Cohen's initial audition was not successful, and though the judges did not totally blow her off, suggesting even that she might find some happiness in a 60's cover band, Simon Cowell implied that she was a Willem Dafoe-lookalike (referencing his "Green Goblin" character from Spider Man) after she left the room. She also went off on the judges, in a tirade that seemed in part somewhat embroidered and in part natural - frighteningly so.
At the time of her first American Idol audition, Alexis Cohen lived in a studio apartment with her mother and a couple of cats, occupying about 300 square feet. You could tell where the motivation came from. I don't know that this is an appropriate place to launch into a speech about the price some people will pay for fame, because as far as any of us knows, that had nothing at all to do with Cohen's tragic death.
However, I can certainly tell you that last year's American Idol-related tragedy had nearly EVERYTHING to do with it.

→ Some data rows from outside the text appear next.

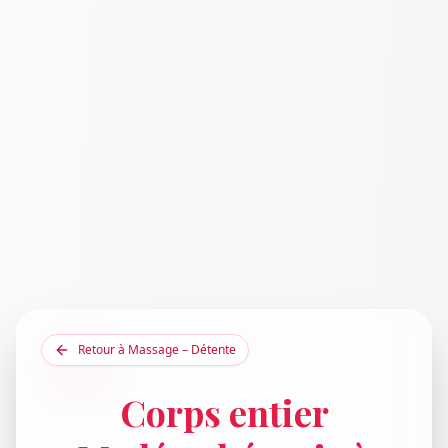
Retour à
Massage – Détente
Corps entier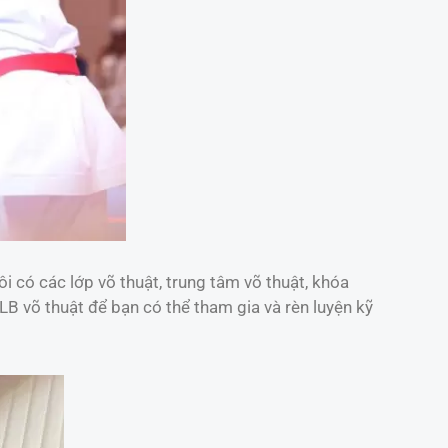
i có các lớp võ thuật, trung tâm võ thuật, khóa
CLB võ thuật để bạn có thể tham gia và rèn luyện kỹ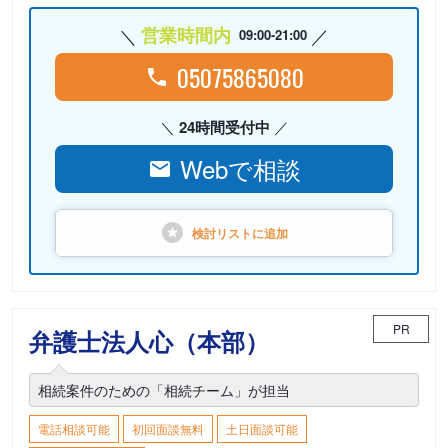
営業時間内
09:00-21:00
05075865080
24時間受付中
Webで相談
検討リストに
追加
PR
弁護士法人心（本部）
相続案件のための「相続チーム」が担当
電話相談可能
初回面談無料
土日面談可能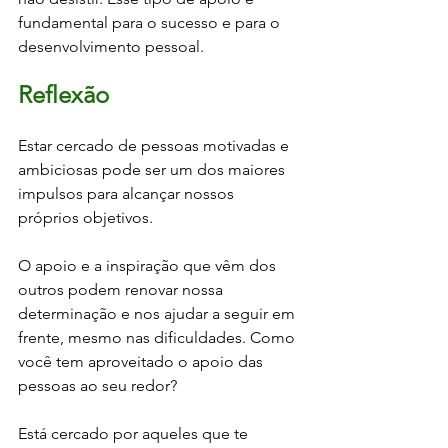
fundamental para o sucesso e para o 
desenvolvimento pessoal.
Reflexão
Estar cercado de pessoas motivadas e 
ambiciosas pode ser um dos maiores 
impulsos para alcançar nossos 
próprios objetivos. 
O apoio e a inspiração que vêm dos 
outros podem renovar nossa 
determinação e nos ajudar a seguir em 
frente, mesmo nas dificuldades. Como 
você tem aproveitado o apoio das 
pessoas ao seu redor? 
Está cercado por aqueles que te 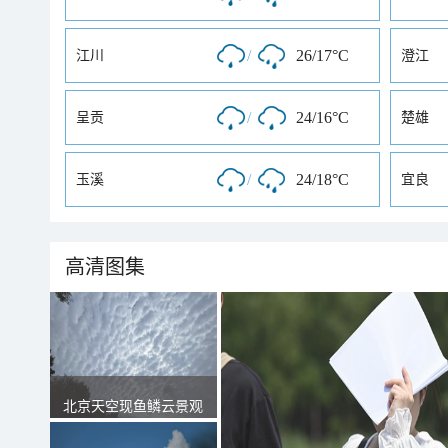
/
26/17°C
江川
澄江
/
24/16°C
呈贡
楚雄
/
24/18°C
玉溪
宜良
高清图集
北京天空现鱼鳞云景观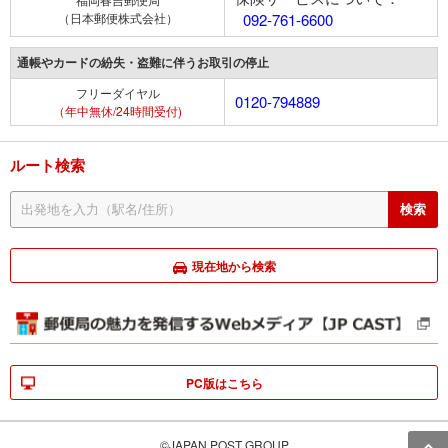
（日本郵便株式会社）
092-761-6600
通帳やカードの紛失・盗難に伴うお取引の停止
フリーダイヤル
0120-794889
（年中無休/24時間受付)
ルート検索
現在地から検索
PC版はこちら
©JAPAN POST GROUP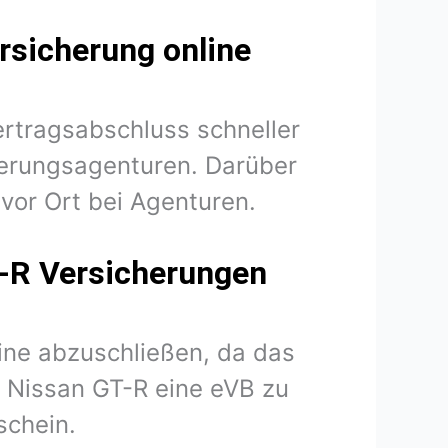
rsicherung online
ertragsabschluss schneller
herungsagenturen. Darüber
vor Ort bei Agenturen.
T-R Versicherungen
line abzuschließen, da das
hr Nissan GT-R eine eVB zu
schein.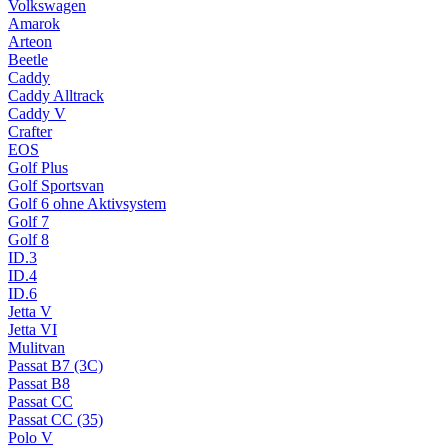
Volkswagen
Amarok
Arteon
Beetle
Caddy
Caddy Alltrack
Caddy V
Crafter
EOS
Golf Plus
Golf Sportsvan
Golf 6 ohne Aktivsystem
Golf 7
Golf 8
ID.3
ID.4
ID.6
Jetta V
Jetta VI
Mulitvan
Passat B7 (3C)
Passat B8
Passat CC
Passat CC (35)
Polo V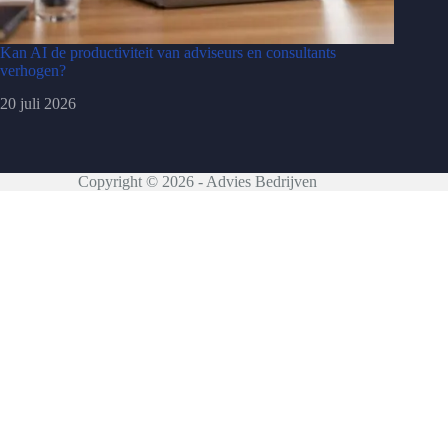
Kan AI de productiviteit van adviseurs en consultants
verhogen?
20 juli 2026
Copyright © 2026 - Advies Bedrijven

Paula Goodspeed, who was consumed by dreams of stardom and obsessed with Paula Abdul, used all of that, hidden not a bit, to get on the show, and while the producers were all too willing because it made for "good TV," it resulted in a bad ending. She was utterly without talent, but not without the determination to make a mark. After being booted, she said "It's not over."
It wasn't.
She stalked Abdul, sending messages, making phone calls and paying uninvited visits to Abdul, drawing the attention of the stalkers' unit at the police department. She was later found dead of an overdose in her car, parked right near Abdul's home in Sherman Oaks, CA. She had sent Abdul flowers the day before her suicide.
Whether Alexis Cohen's quirkiness came with the specific intent of penetrating the viral mechanisms that bring about pop culture notoriety is something I don't know enough about, because I don't watch a lot of American Idol. Unfortunately, she will never be able to wax philosophically about it.
But judging from some of the online tributes and vigils I'm seeing, she's unquestionably had her "celebrity" revived, in the only way it is possible for so many people.
Yes, that's tragic in and of itself, but that's the way ersatz show business (i.e., reality culture as we know it) usually plays itself out.
She was never going to get there one way, so she got there another way.
Again though, for about fifteen minutes. After that, everyone will simply switch channels.